Es claro que, colocados en absoluta desprotección ante la delincuencia, causada a su vez por la pasividad y la corrupción de las corporaciones de la fuerza pública y de las instancias de procuración e impartición de justicia, muchos pobladores de La Ruana, Tepalcatepec, Buenavista-Tomatlán y otras localidades de Tierra Caliente no tuvieron otra forma de preservar sus vidas, su integridad y su patrimonio que organizarse en grupos de civiles armados. Pero resulta indiscutible, también, que la omisión original del Estado en su deber de garantizar la seguridad pública dio lugar a una nueva anomalía legal ante la cual las autoridades de los tres niveles de gobierno no parecen tener más estrategia que el reconocimiento de hecho de los grupos de autodefensa, lo cual representa, quiérase o no, otra abdicación y una enésima vulneración del marco jurídico vigente.
Piénsese, en efecto, lo que representa para el estado de derecho que el gobierno permita la deliberación de grupos armados; la posesión de civiles de grandes cantidades de armas de uso exclusivo de las fuerzas armadas; la participación de particulares en tareas policiales fuera de todo marco institucional, y el papel desempeñado por los elementos de la Policía Federal como virtuales guardaespaldas de las autodefensas que allanaron domicilios, en el contexto de la cacería de templarios declarada en Apatzingán.
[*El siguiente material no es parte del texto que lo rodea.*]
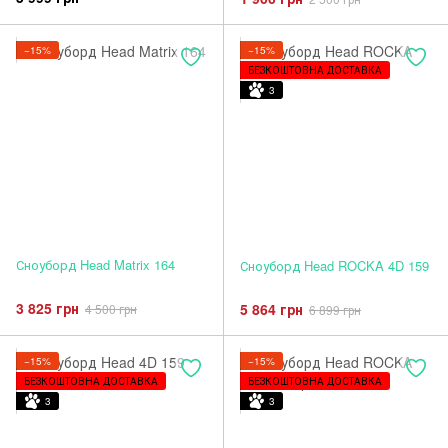
−15%
−15%
БЕЗКОШТОВНА ДОСТАВКА
3
Сноуборд Head Matrix 164
Сноуборд Head ROCKA 4D 159
3 825 грн
5 864 грн
4 500 грн
6 899 грн
−15%
−15%
БЕЗКОШТОВНА ДОСТАВКА
БЕЗКОШТОВНА ДОСТАВКА
3
3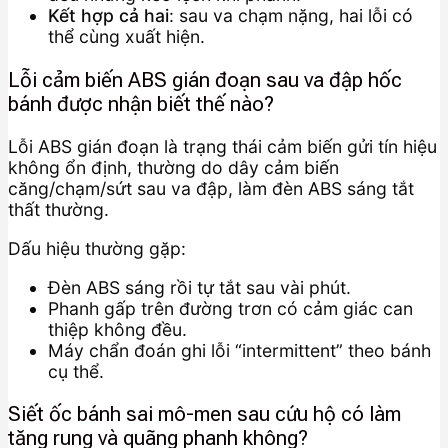
Kết hợp cả hai
: sau va chạm nặng, hai lỗi có
thể cùng xuất hiện.
Lỗi cảm biến ABS gián đoạn sau va đập hốc
bánh được nhận biết thế nào?
Lỗi ABS gián đoạn là trạng thái cảm biến gửi tín hiệu
không ổn định, thường do dây cảm biến
căng/chạm/sứt sau va đập, làm đèn ABS sáng tắt
thất thường.
Dấu hiệu thường gặp:
Đèn ABS sáng rồi tự tắt sau vài phút.
Phanh gấp trên đường trơn có cảm giác can
thiệp không đều.
Máy chẩn đoán ghi lỗi “intermittent” theo bánh
cụ thể.
Siết ốc bánh sai mô-men sau cứu hộ có làm
tăng rung và quãng phanh không?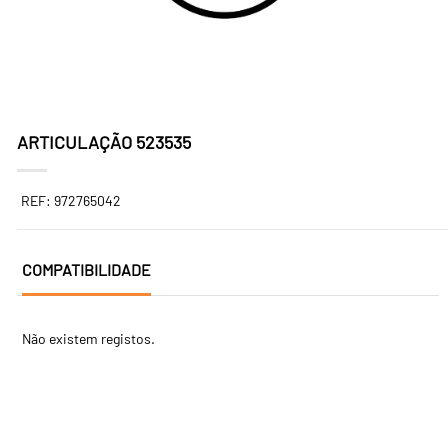
ARTICULAÇÃO 523535
REF: 972765042
COMPATIBILIDADE
Não existem registos.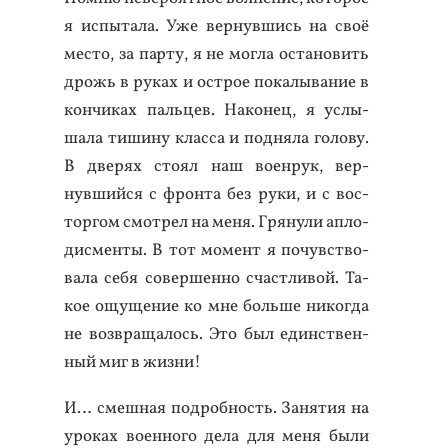
я ис­пы­тала. Уже вер­нувшись на своё
мес­то, за пар­ту, я не мог­ла ос­та­новить
дрожь в ру­ках и ос­трое по­калы­вание в
кон­чи­ках паль­цев. На­конец, я ус­лы­
шала ти­шину клас­са и под­ня­ла го­лову.
В две­рях сто­ял наш во­ен­рук, вер­
нувший­ся с фрон­та без ру­ки, и с вос­
торгом смот­рел на ме­ня. Гря­нули ап­ло­
дис­менты. В тот мо­мент я по­чувс­тво­
вала се­бя со­вер­шенно счас­тли­вой. Та­
кое ощу­щение ко мне боль­ше ни­ког­да
не воз­вра­щалось. Это был единс­твен­
ный миг в жиз­ни!
И… смеш­ная под­робность. За­нятия на
уро­ках во­ен­но­го де­ла для ме­ня бы­ли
Más alarmante resulta la proyección de tales circunstancias en la perspectiva de gobernabilidad de Michoacán y del país en general: con ese precedente parece inevitable el surgimiento de organizaciones similares a las autodefensas de Tierra Caliente en otras regiones del país igualmente controladas por la delincuencia organizada y, por ende, el colapso generalizado del principio del monopolio de la fuerza legítima en manos del Estado.
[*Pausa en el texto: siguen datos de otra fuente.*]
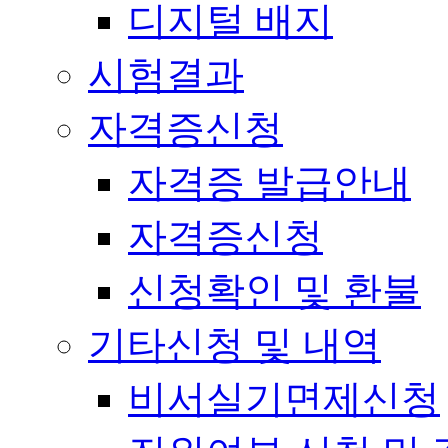
디지털 배지
시험결과
자격증신청
자격증 발급안내
자격증신청
신청확인 및 환불
기타신청 및 내역
비서실기면제신청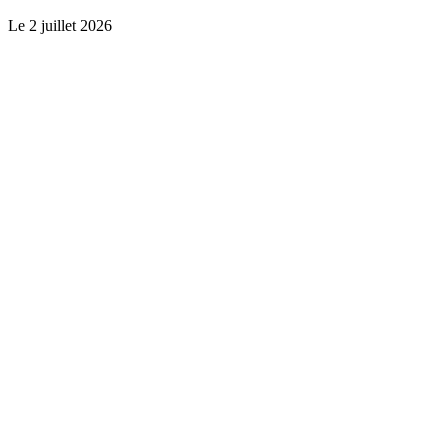
Le
2 juillet 2026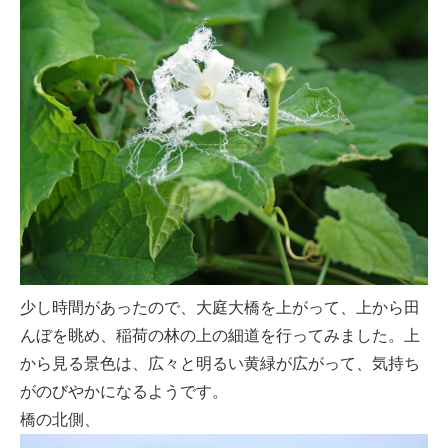
少し時間があったので、大庭大橋を上がって、上から田
んぼを眺め、稲荷の林の上の細道を行ってみました。上
から見る景色は、広々と明るい黄緑が広がって、気持ち
がのびやかになるようです。
橋の北側、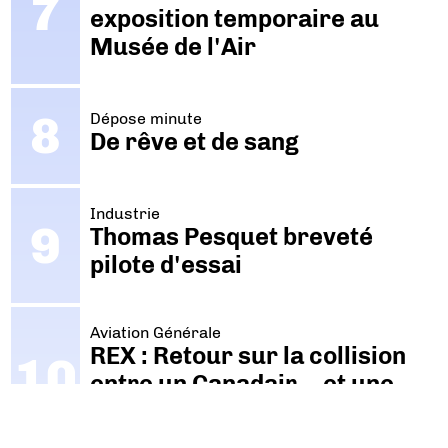
exposition temporaire au
Musée de l'Air
Dépose minute
De rêve et de sang
Industrie
Thomas Pesquet breveté
pilote d'essai
Aviation Générale
REX : Retour sur la collision
entre un Canadair… et une
péniche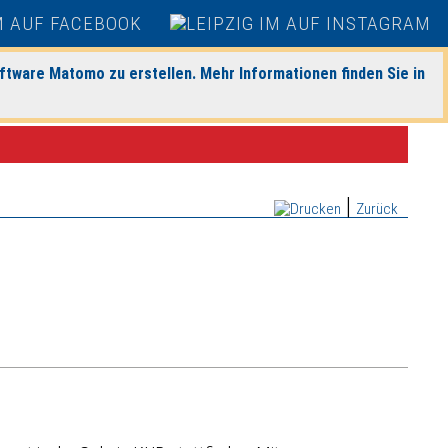
ftware Matomo zu erstellen. Mehr Informationen finden Sie in
|
Zurück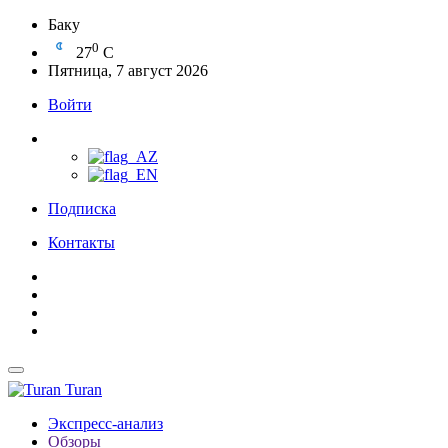
Баку
0
27
C
Пятница, 7 август 2026
Войти
Подписка
Контакты
Turan
Экспресс-анализ
Обзоры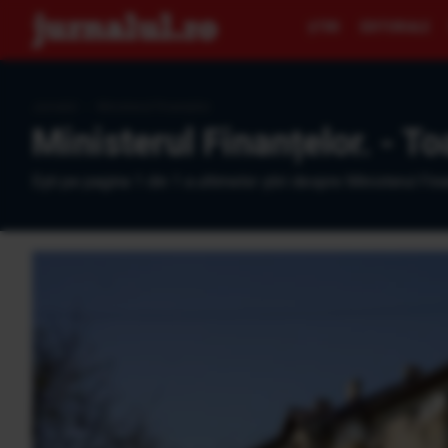
ŞTIRI
EDITORIALE
Jurnalul
›
Ministerul Finanțelor.
Ministerul Finanțelor. - To
Eşti pe pagina 1 din 1 a ultimelor ştiri despre Ministerul Fina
Paradójicamente, la situación en Michoacán hace realidad la perversa propuesta enarbolada por el gobierno federal durante el sexenio anterior –a contrapelo del sentido común y de lo señalado en la Constitución– de que la sociedad debía hacerse corresponsable de la seguridad pública, como si no fuera ésa una de las atribuciones básicas e irrenunciables de todo poder establecido.
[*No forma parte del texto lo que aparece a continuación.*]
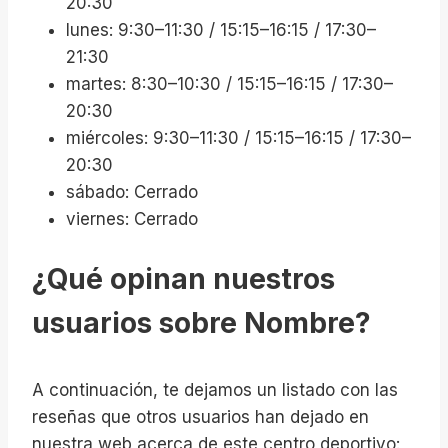
20:30
lunes: 9:30–11:30 / 15:15–16:15 / 17:30–
21:30
martes: 8:30–10:30 / 15:15–16:15 / 17:30–
20:30
miércoles: 9:30–11:30 / 15:15–16:15 / 17:30–
20:30
sábado: Cerrado
viernes: Cerrado
¿Qué opinan nuestros
usuarios sobre Nombre?
A continuación, te dejamos un listado con las
reseñas que otros usuarios han dejado en
nuestra web acerca de este centro deportivo: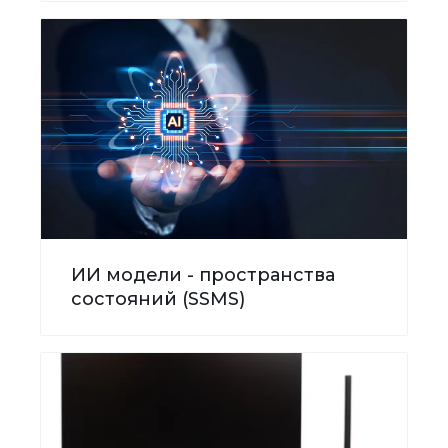
ИИ модели - пространства
состояний (SSMS)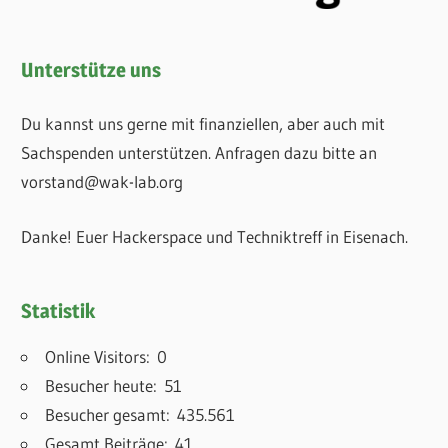
Unterstütze uns
Du kannst uns gerne mit finanziellen, aber auch mit
Sachspenden unterstützen. Anfragen dazu bitte an
vorstand@wak-lab.org
Danke! Euer Hackerspace und Techniktreff in Eisenach.
Statistik
Online Visitors:
0
Besucher heute:
51
Besucher gesamt:
435.561
Gesamt Beiträge:
41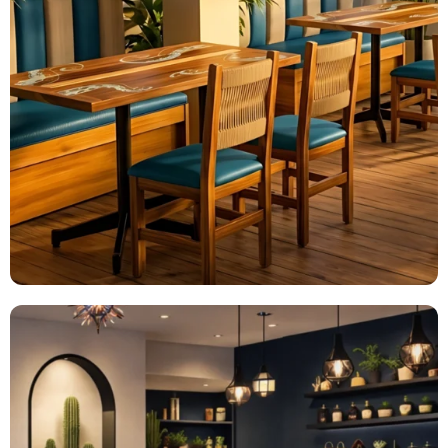
Colección
Marino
El reciente acuerdo de Tepalcatepec entre las autodefensas y el gobierno federal, la protección del segundo a las primeras en su avance a Apatzingán, y la confirmación de que el comisionado federal Alfredo Castillo sostuvo un encuentro con un integrante del cártel de los Valencia, entre otros muchos datos del rompecabezas michoacano, parecen hablar de un propósito gubernamental de contención de las fuerzas que operan en la entidad. Todo empeño por instaurar la paz pública resulta, en principio, loable, pero si es emprendido al margen de la legalidad es muy probable que termine siendo contraproducente y acentúe la erosión de una autoridad de suyo desvanecida en esa y en otras regiones.